▸ TASK: Identify all lines in the data containing the string "masaje". Copy them out.

Extracted data entries
- Opening Delimiter -
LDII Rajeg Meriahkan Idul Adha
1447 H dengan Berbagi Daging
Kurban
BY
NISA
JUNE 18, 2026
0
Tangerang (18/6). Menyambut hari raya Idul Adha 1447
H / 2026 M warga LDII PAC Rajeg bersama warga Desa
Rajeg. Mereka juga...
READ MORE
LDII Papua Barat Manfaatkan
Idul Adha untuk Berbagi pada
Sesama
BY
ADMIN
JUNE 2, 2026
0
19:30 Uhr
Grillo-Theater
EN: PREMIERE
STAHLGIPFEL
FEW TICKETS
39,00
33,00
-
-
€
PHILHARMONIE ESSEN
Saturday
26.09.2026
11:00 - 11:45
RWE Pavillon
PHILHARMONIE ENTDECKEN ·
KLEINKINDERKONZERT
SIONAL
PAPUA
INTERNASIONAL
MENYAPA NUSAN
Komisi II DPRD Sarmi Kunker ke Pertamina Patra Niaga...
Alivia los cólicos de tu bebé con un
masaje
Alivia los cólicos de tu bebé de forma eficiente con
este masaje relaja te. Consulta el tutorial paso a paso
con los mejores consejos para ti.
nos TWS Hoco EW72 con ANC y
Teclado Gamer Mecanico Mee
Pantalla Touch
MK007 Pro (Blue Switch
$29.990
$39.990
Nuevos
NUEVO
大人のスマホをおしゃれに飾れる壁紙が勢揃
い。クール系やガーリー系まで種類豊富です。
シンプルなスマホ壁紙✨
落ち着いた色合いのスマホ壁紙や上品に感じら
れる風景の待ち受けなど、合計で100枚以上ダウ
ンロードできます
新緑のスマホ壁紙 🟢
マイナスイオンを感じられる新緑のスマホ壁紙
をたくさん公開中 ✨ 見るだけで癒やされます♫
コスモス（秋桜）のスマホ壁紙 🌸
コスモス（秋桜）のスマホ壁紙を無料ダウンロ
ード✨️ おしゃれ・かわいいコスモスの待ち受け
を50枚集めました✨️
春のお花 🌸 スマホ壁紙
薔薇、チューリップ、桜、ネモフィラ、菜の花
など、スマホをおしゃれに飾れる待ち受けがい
- Closing Delimiter -
▸ ANSWER TO THIS PROBLEM:
masaje
este masaje relaja te. Consulta el tutorial paso a paso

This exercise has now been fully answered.